***** Material supplied *****
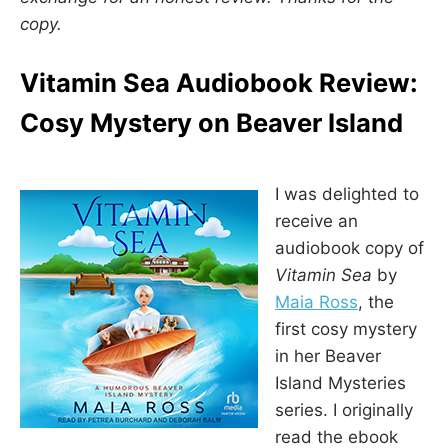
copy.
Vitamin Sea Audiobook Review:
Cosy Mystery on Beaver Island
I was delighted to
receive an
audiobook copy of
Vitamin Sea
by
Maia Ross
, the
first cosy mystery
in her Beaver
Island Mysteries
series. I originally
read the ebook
*****
> [Problem to solve]:
Pictures stay out; everything else in the listing above gets repeated exactly.

> [Response to this task]:
copy.
Vitamin Sea Audiobook Review:
Cosy Mystery on Beaver Island
I was delighted to
receive an
audiobook copy of
Vitamin Sea
by
Maia Ross
, the
first cosy mystery
in her Beaver
Island Mysteries
series. I originally
read the ebook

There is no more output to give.